According to Minkowski, spacetime for non-accelerated systems is a four dimensional continuum which has four axes (three space, one time) set mutually at right angles to each other. The velocity of a body moving in a straight line will be the resultant of the component velocities along the three space axes. Its direction of motion will clearly not be at right angles to any of those axes. This would seem to imply that the direction of motion of the body through space cannot be at right angles to the time axis either. Any comments?
RC

 

[Andrew Mason]

Trying to represent 4 dimensions in 3 dimensional space will make your head hurt. It can't be done. That is why most space-time diagrams use only one spatial dimension + the time dimension. But using a 4 dimensional vectorspace, it is easy to express 4 mutually orthogonal basis vectors mathematically - just not geometrically. If you do that, there is no problem: any vector in the 3 dimensional physical space is perpendicular to the time axis.

AM

 

[Orodruin]

What do you mean by "angles" here? The geometry of Minkowski space is not Euclidean (nor Riemannian) and works differently. The 4-velocity is certainly not in the spatial plane (that would make it space-like and not time-like).

 

[Ibix]

Its direction of motion will clearly not be at right angles to any of those axes.

It will if the velocity is zero in this frame.

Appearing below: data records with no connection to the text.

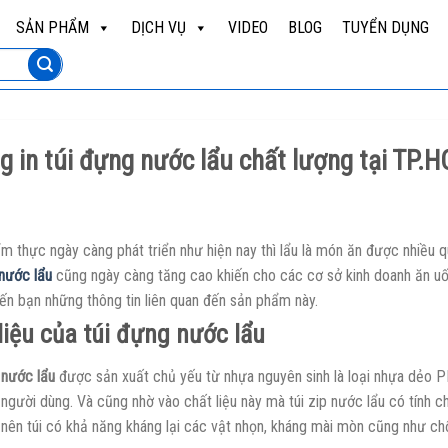
SẢN PHẨM
DỊCH VỤ
VIDEO
BLOG
TUYỂN DỤNG
 in túi đựng nước lẩu chất lượng tại TP
ẩm thực ngày càng phát triển như hiện nay thì lẩu là món ăn được nhiều 
 nước lẩu
cũng ngày càng tăng cao khiến cho các cơ sở kinh doanh ăn uốn
đến bạn những thông tin liên quan đến sản phẩm này.
liệu của túi đựng nước lẩu
 nước lẩu
được sản xuất chủ yếu từ nhựa nguyên sinh là loại nhựa dẻo PE
người dùng. Và cũng nhờ vào chất liệu này mà túi zip nước lẩu có tính c
nên túi có khả năng kháng lại các vật nhọn, kháng mài mòn cũng như chốn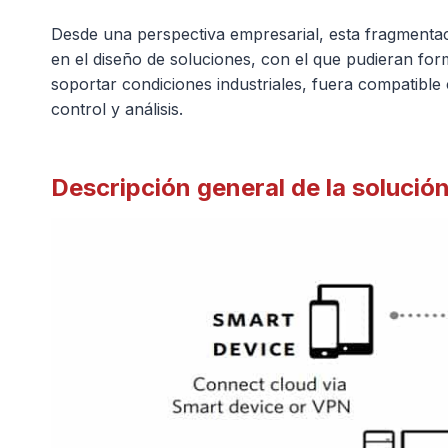
Desde una perspectiva empresarial, esta fragmentac
en el diseño de soluciones, con el que pudieran for
soportar condiciones industriales, fuera compatible
control y análisis.
Descripción general de la solució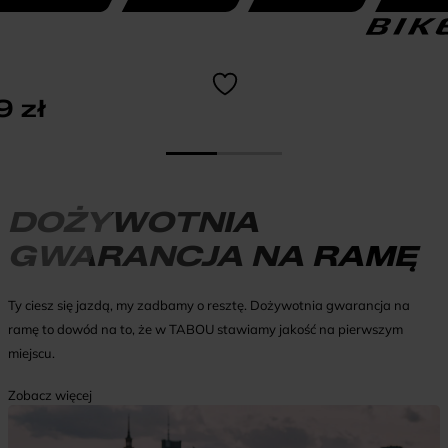
9
zł
DOŻYWOTNIA
GWARANCJA NA RAMĘ
Ty ciesz się jazdą, my zadbamy o resztę. Dożywotnia gwarancja na
ramę to dowód na to, że w TABOU stawiamy jakość na pierwszym
miejscu.
Zobacz więcej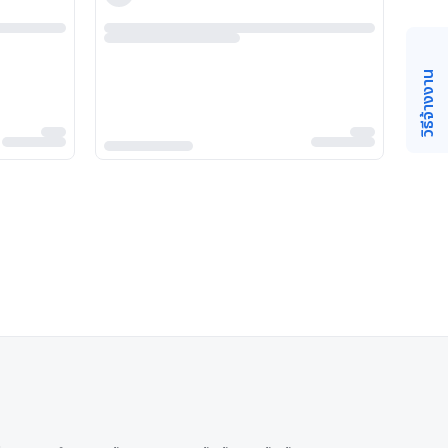
วิธีจ้างงาน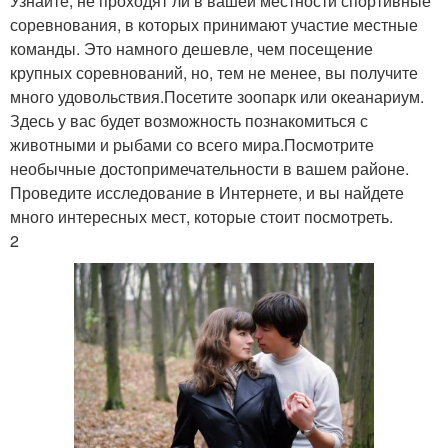
Узнайте, не проходят ли в вашей местности спортивные
соревнования, в которых принимают участие местные
команды. Это намного дешевле, чем посещение
крупных соревнований, но, тем не менее, вы получите
много удовольствия.Посетите зоопарк или океанариум.
Здесь у вас будет возможность познакомиться с
животными и рыбами со всего мира.Посмотрите
необычные достопримечательности в вашем районе.
Проведите исследование в Интернете, и вы найдете
много интересных мест, которые стоит посмотреть.
2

Or if it has no component in the direction of a chosen axis (e.g. motion in the x-y plane is perpendicular to the z axis).

This would seem to imply that the direction of motion of the body through space cannot be at right angles to the time axis either.

I'm not sure this makes any sense. Did you mean "the direction of motion of the body through spacetime"?

 

[Andrew Mason]

This would seem to imply that the direction of motion of the body through space cannot be at right angles to the time axis either. Any comments?

I may have misinterpreted your question. If you meant to say that "the direction of the path of a body through space-time" cannot be at right angles to the time axis, you would be correct. That is because it takes time for a body to change its position in space as measured in any inertial reference frame. So the path of a body through space-time will always have a time component.

AM

 

[Dale]

According to Minkowski, spacetime for non-accelerated systems is a four dimensional continuum which has four axes (three space, one time) set mutually at right angles to each other.

Yes.

The velocity of a body moving in a straight line will be the resultant of the component velocities along the three space axes.

Not if you are using Minkowski spacetime. In spacetime the four-velocity is a four dimensional vector with (potentially) components on all four axes. At a minimum it will have a component on the time axis.

Its direction of motion will clearly not be at right angles to any of those axes.

It cannot be at right angles with the time axis, but it could be at right angles with all of the space axes. This would be an object at rest in that frame.

This would seem to imply that the direction of motion of the body through space cannot be at right angles to the time axis either.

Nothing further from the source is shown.